* WORK TASK
Starting with the line with "The image size" in the entries below and going on through the line with "This screenshot has", output every line exactly and nothing more. No pictures.

* MATERIAL FOR THIS EXERCISE
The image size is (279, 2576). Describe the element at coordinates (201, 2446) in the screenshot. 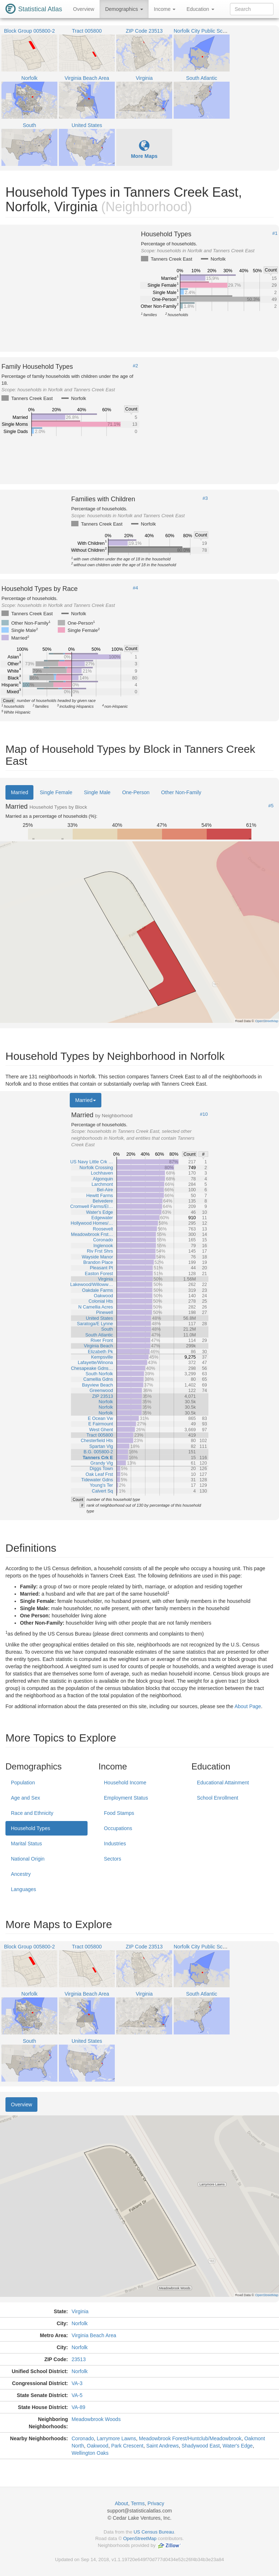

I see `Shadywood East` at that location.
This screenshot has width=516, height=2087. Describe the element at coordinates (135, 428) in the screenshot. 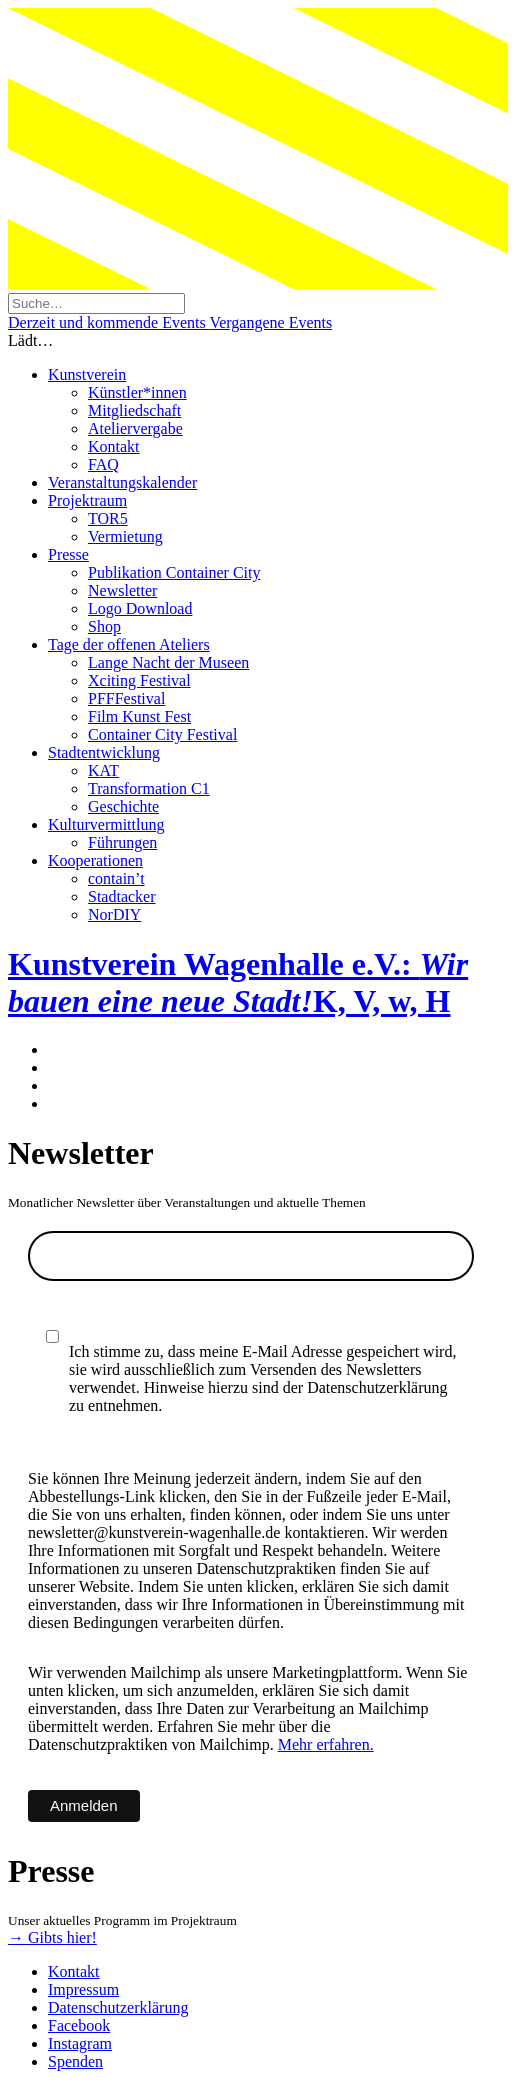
* * *
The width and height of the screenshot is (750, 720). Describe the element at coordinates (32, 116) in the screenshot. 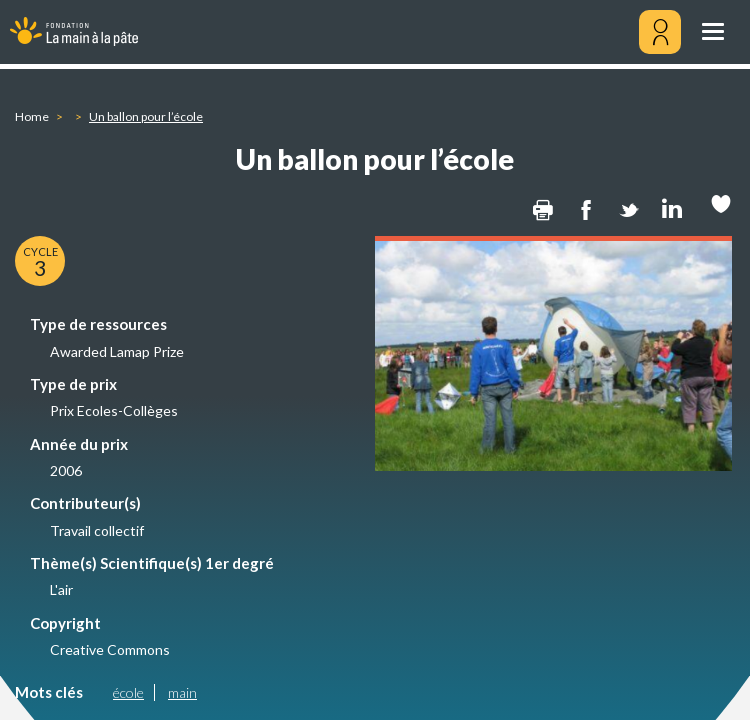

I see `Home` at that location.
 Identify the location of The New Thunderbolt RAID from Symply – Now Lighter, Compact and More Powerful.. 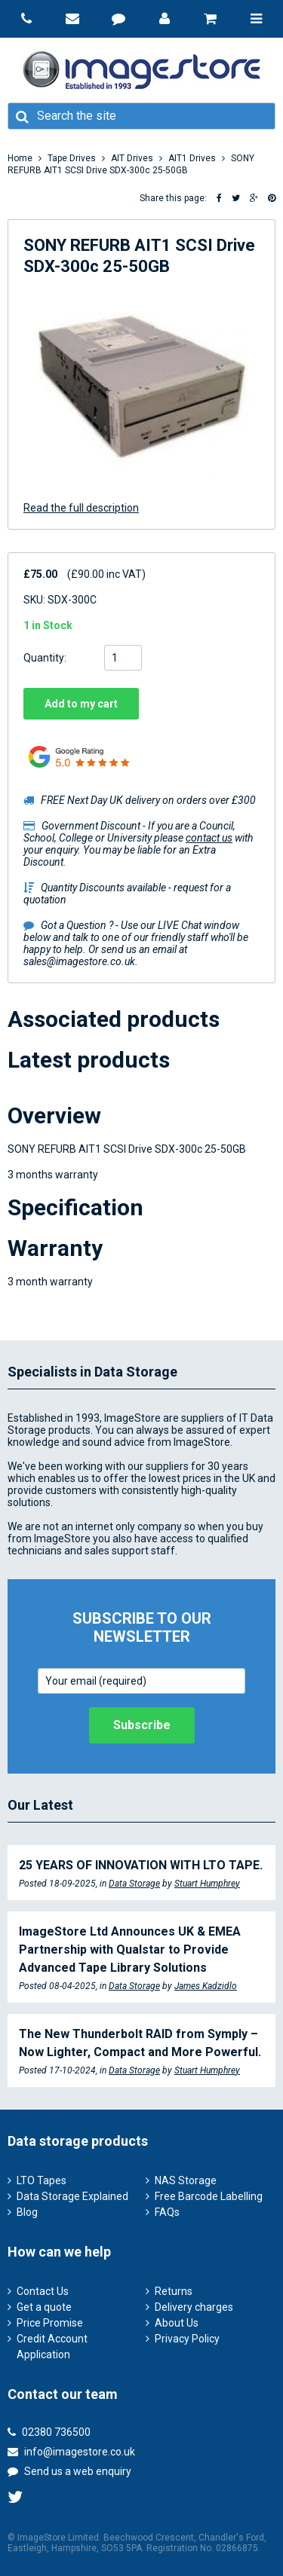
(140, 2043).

* PROBLEM SOLUTION
The image size is (279, 2576). Describe the element at coordinates (201, 2446) in the screenshot. 

I see `Shadywood East` at that location.
This screenshot has width=516, height=2087. Describe the element at coordinates (135, 428) in the screenshot. 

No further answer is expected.